Sunday, July 29, 2012

Oh Me...

I am now living in Utah, determined to actually get a life.
I love my family and everything, but I need to grow up at some point and I figured that twenty years old was probably as good an age as any. Yes, I, Christine Elizabeth Casper, weirdo, Whovian, Potterhead, Ringer, avid fan of good books and food, am twenty years old. That's two decades under my belt, folks. So what's it like to be twenty? No different than being eighteen. But I'm much different that I was two years ago.
Two years ago I lead a sad and numb existence. On paper, nothing should have been wrong with me: I have a family that loves me, I go to church each Sunday, I graduated in the top 20% of my high school class, I had a really good job, a scholarship to college... So why was I so empty?
Many people would likely find the actual reasons for my "condition" to be all in my head or not real, but suppose, for a moment, that things like depression truly could alter the way you participate in life and keep you from seeing how good you really are. You see, that's the whole problem: when you are in the thick of your battle with this, or any mental imbalance, you see yourself as this grotesque creature who ruins everything they touch.

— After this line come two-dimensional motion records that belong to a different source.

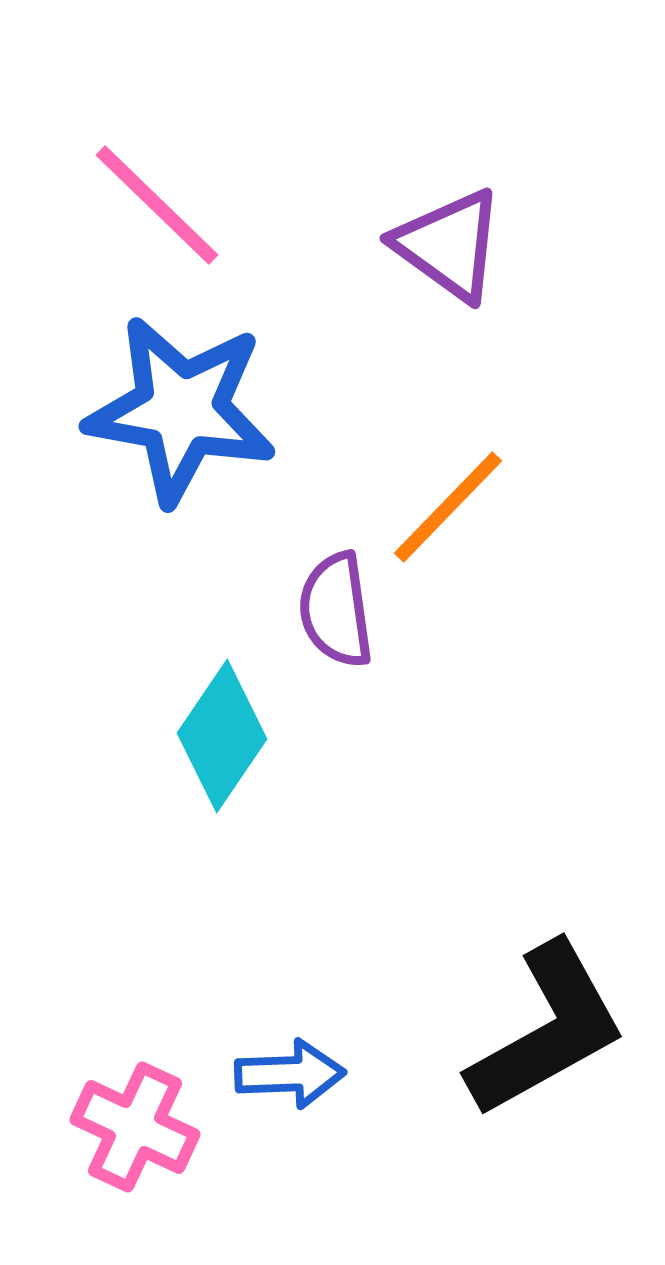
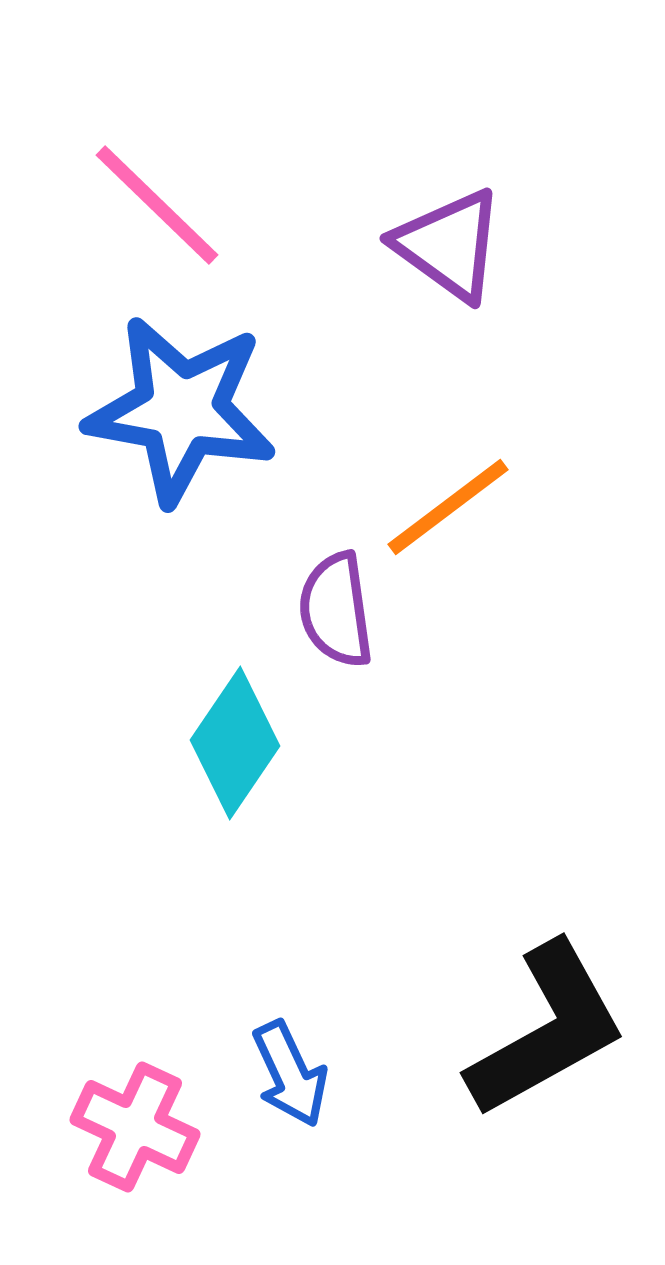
orange line: rotated 9 degrees clockwise
cyan diamond: moved 13 px right, 7 px down
blue arrow: rotated 67 degrees clockwise
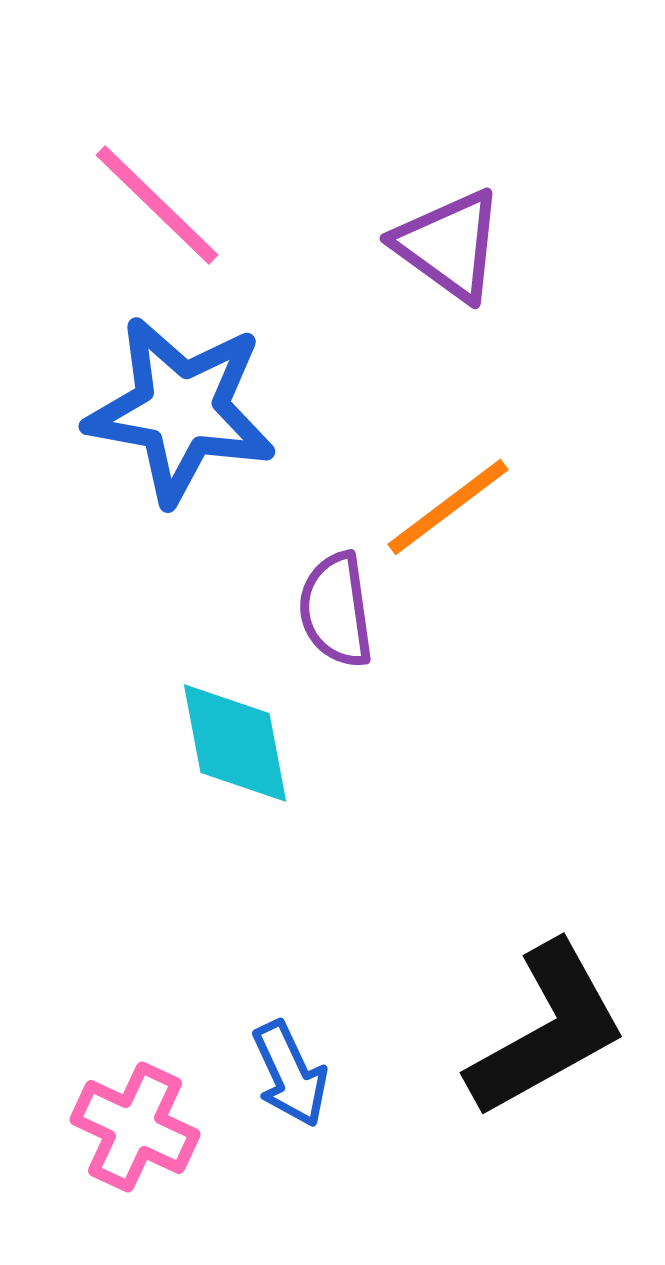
cyan diamond: rotated 45 degrees counterclockwise
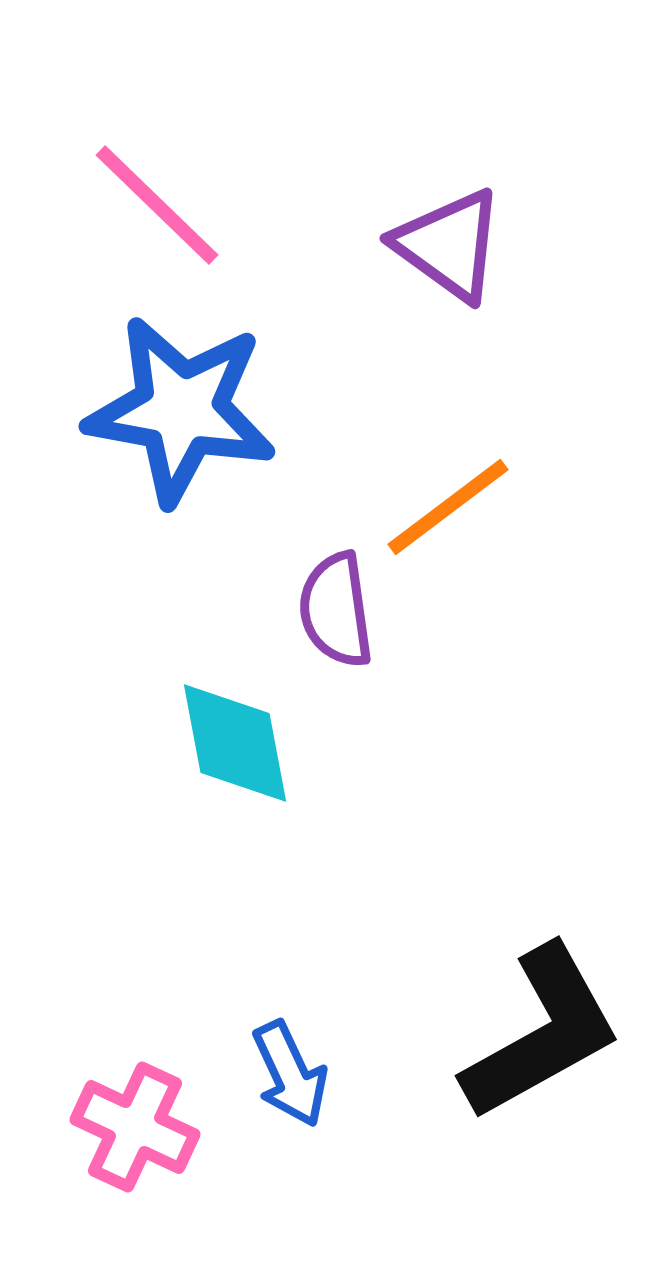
black L-shape: moved 5 px left, 3 px down
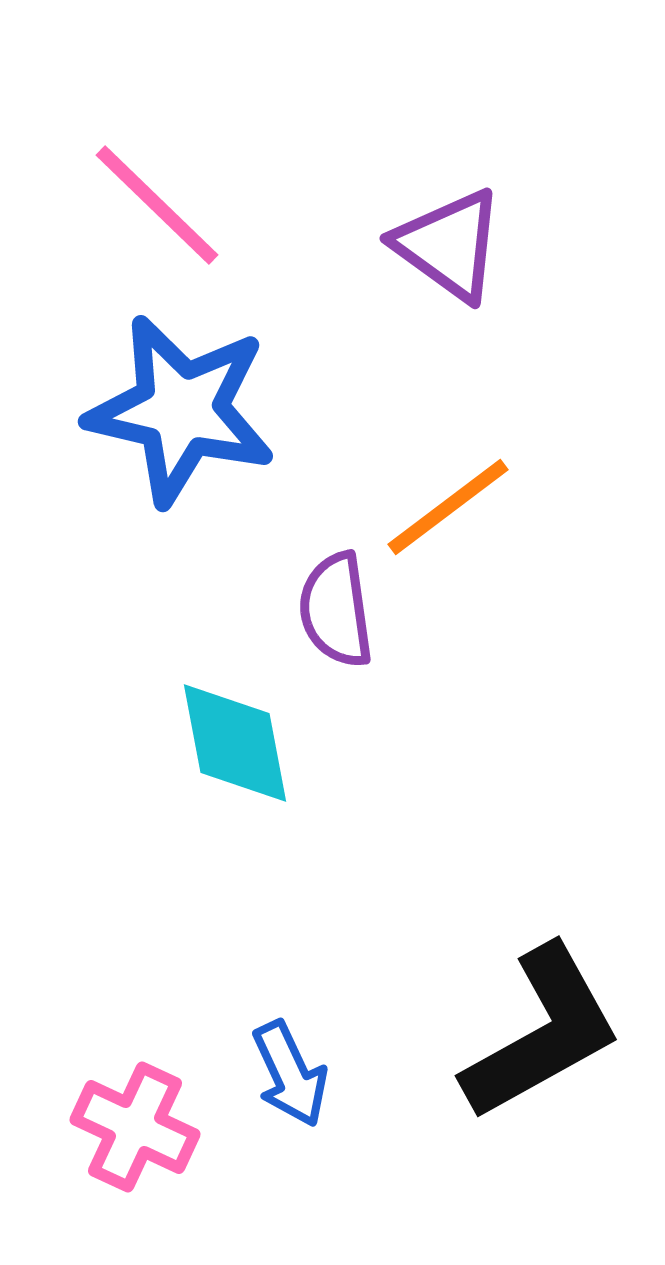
blue star: rotated 3 degrees clockwise
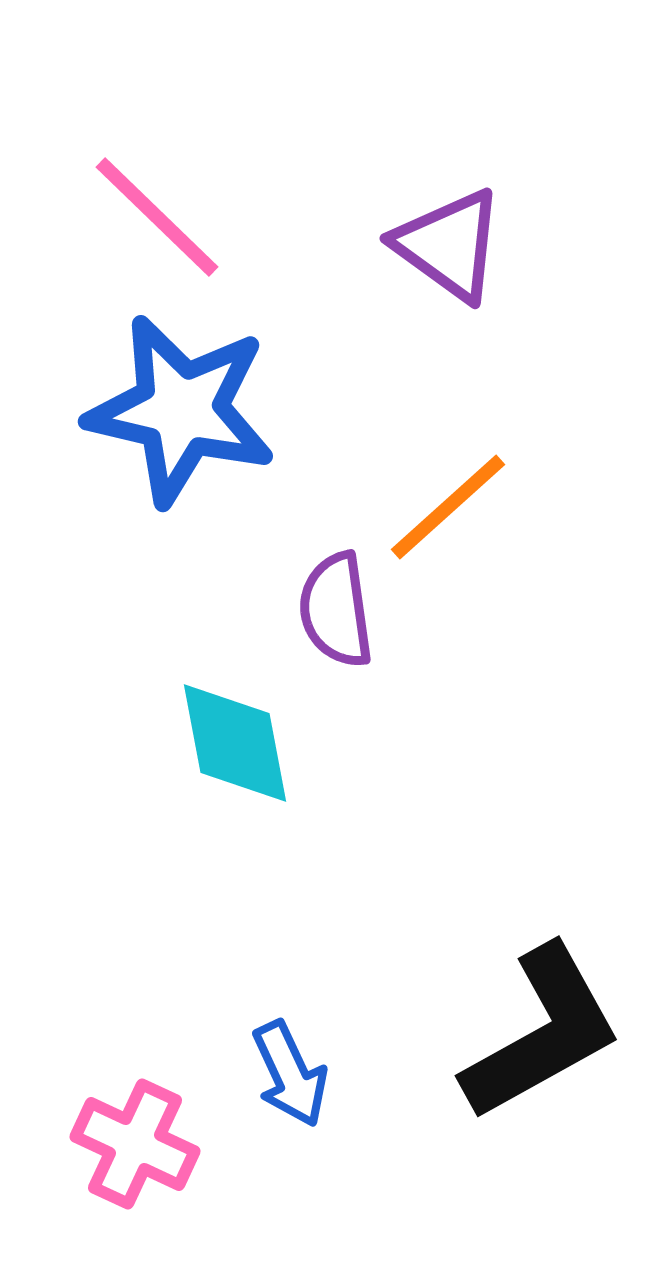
pink line: moved 12 px down
orange line: rotated 5 degrees counterclockwise
pink cross: moved 17 px down
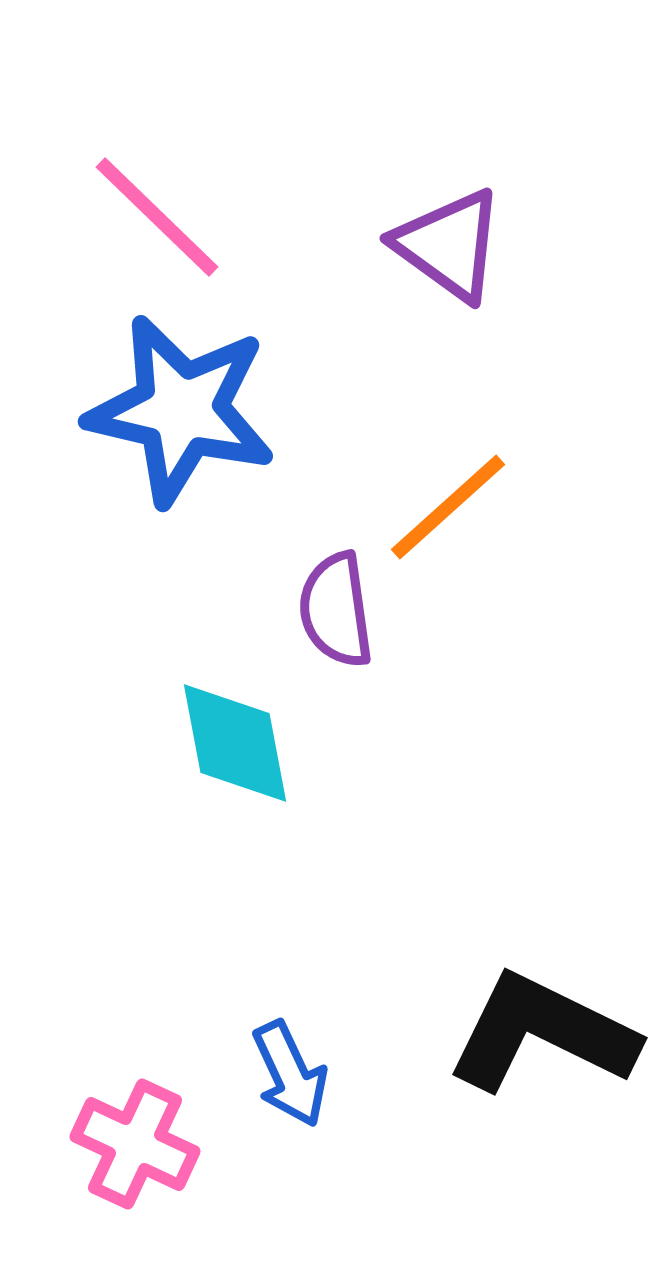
black L-shape: rotated 125 degrees counterclockwise
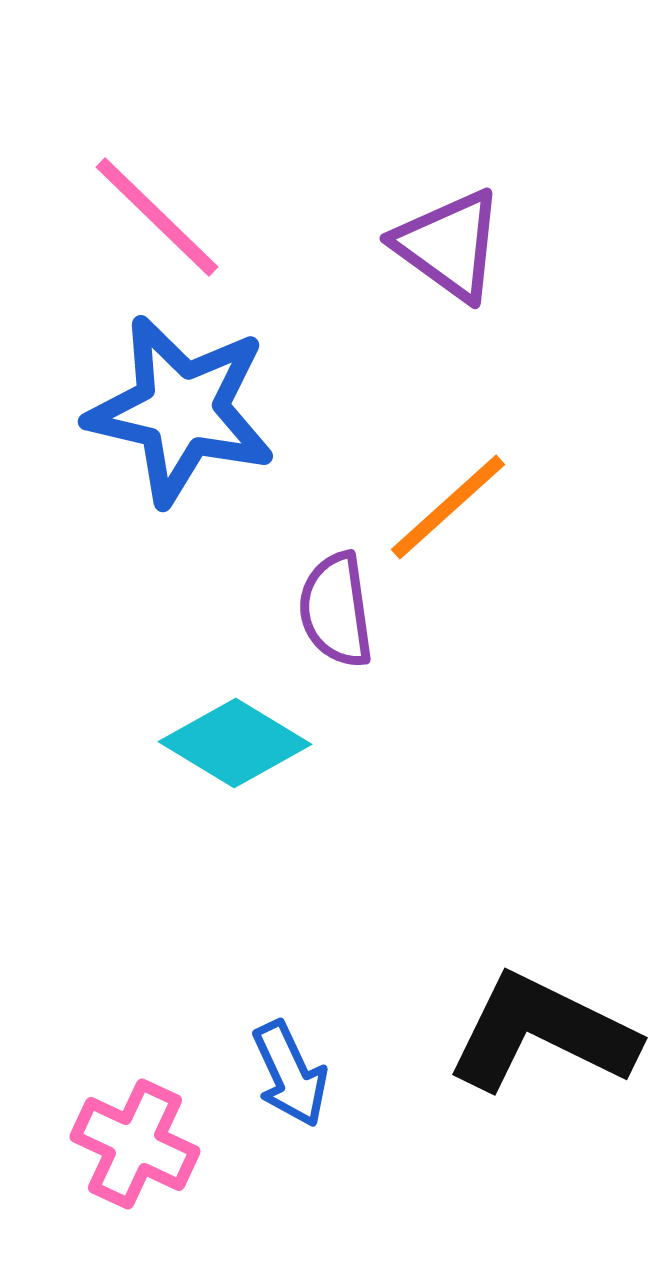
cyan diamond: rotated 48 degrees counterclockwise
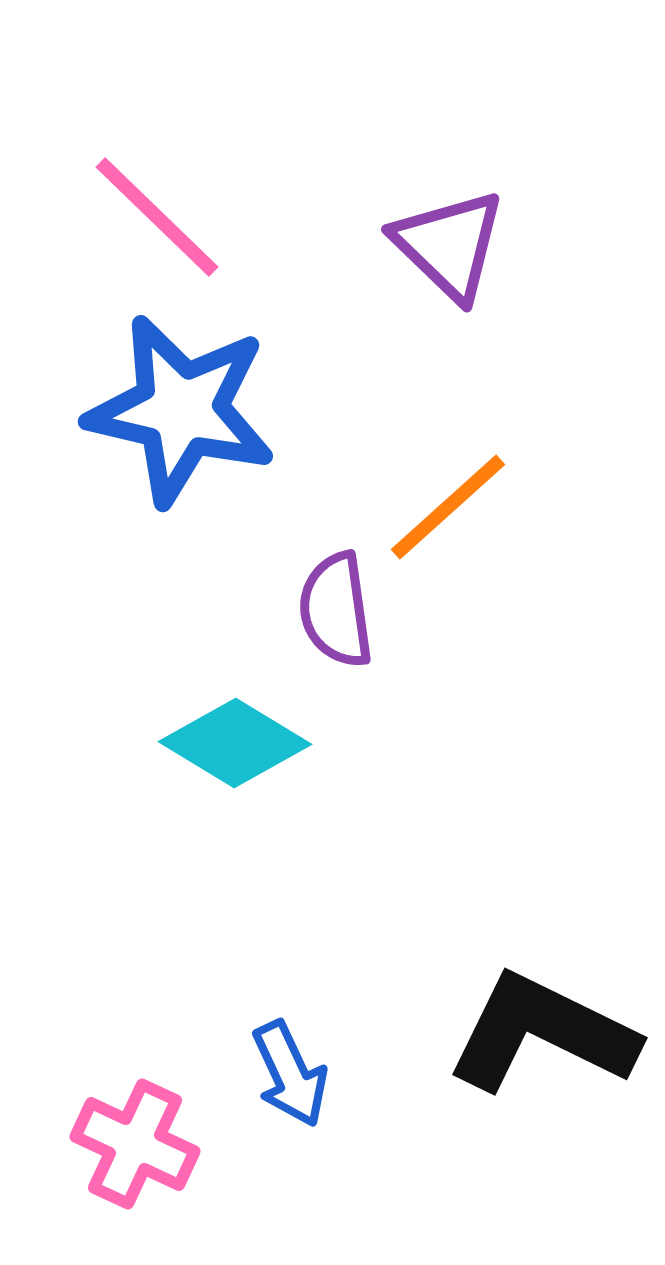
purple triangle: rotated 8 degrees clockwise
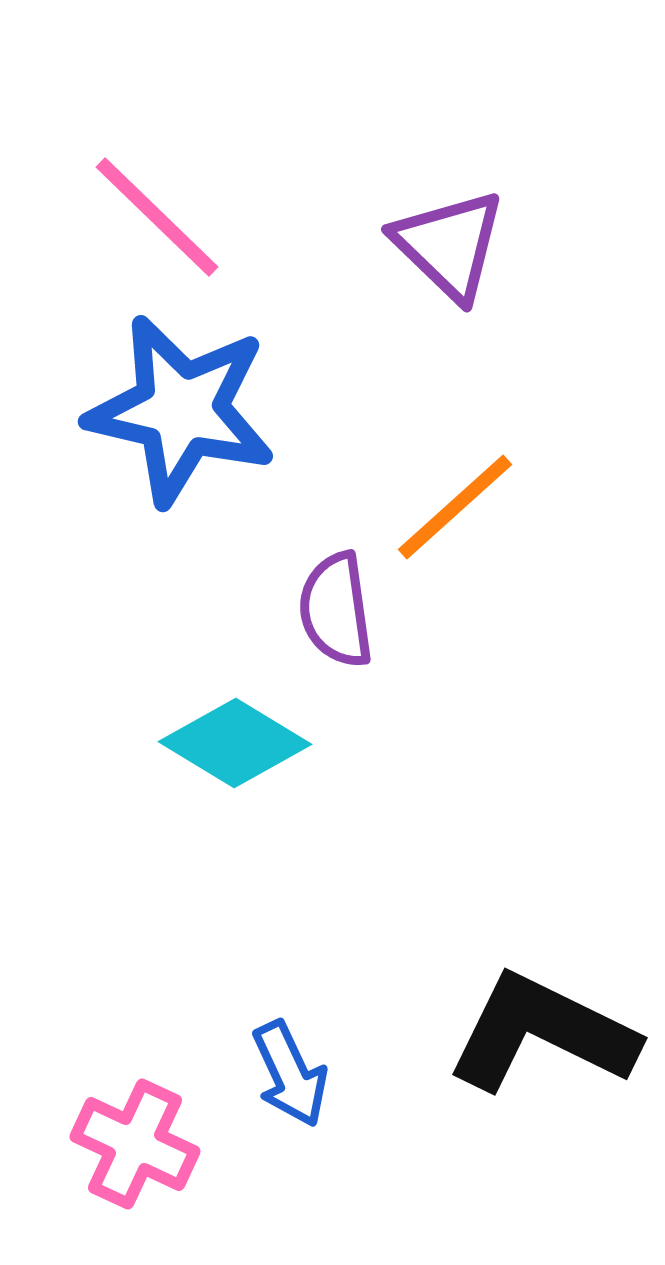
orange line: moved 7 px right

This, my friends is what depression looks like:
Wait, what? That's right: funny man Jim Carrey suffers from depression, showing that depression is usually present in the most unexpected people.
It's also a fairly common mental imbalance- there are millions of Americans medicated for depression every single year. It's really nothing to be ashamed of. There are different types of depression, the kind that I have has to do with a lack of a chemical called serotonin in my brain. This likely comes from events or habits formed throughout life that cause you to feel like you're never good enough and that you don't deserve any form of happiness; the list does go on from there. My type of depression has lasted longer than two weeks and is therefore labeled as "clinical depression."
Why am I saying any of this? It's all very curious, I know. One of my hopes is that one day people will feel comfortable enough with issues such as depression to talk about them more openly. There are so many people in this world that would get help if they only knew that they weren't alone. I felt alone. I felt like I had to be one of the unlucky few who had this "disease" and that I could be cured some day. The truth is that I will never be cured of my depression, I am just learning how to control it better. It's not a disease either. Cancer is a disease, lymphoma is a disease. Asperger's syndrome is not a disease, obsessive compulsive disorders are not diseases, these are mental disorders.
So are you handicapped if you suffer from a mental disorder? In some senses, yes. But not in ways that the general public considers handicaps. Happiness is a choice, right? Yes and no. When you have a mental disorder it's difficult to convince yourself that you are deserving of one thing or another; for me, this was happiness and love. 
I would try and try on a daily basis to be more happy... to be happy like everyone else around me. I tried to copy others, to no avail. Through this past year I have learned that your happiness is never the same as someone else's happiness. I had to work through my issues to figure out what the hell made me happy and ways to recognize that happiness. Now I have a better handle on all that stuff and am ready to "face the world" again. I was never hospitalized or anything of that nature, so no worries.
I can't tell you that I haven't had days where I don't want to try and be happy because I did something that I deserve to suffer for. I can't tell you that I haven't wanted to fall back into my old destructive habits, or even that didn't actually repeat some of them. Those would be lies. With everything that's difficult, you have to take it day by day and I have resolved to try my hardest to be better today than I was yesterday. I look to the future far more than I look into the present and while it's wonderful to have goals, it is equally as, if not more, important to experience the here and now. I am still learning how to do this. I'm socially awkward to begin with, so it's probably going to take a while for me to master that skill. I have gotten better though!
I don't like feeling as though my issues are something that need to be hidden from the world. Secrets create tension, in my experience. There are many people who know of my struggles but I just wanted to put it out there on the internet so that maybe I can help others come to terms with their issues and do what they need to do to work on them.
I've typed a lot. I will hopefully write more later.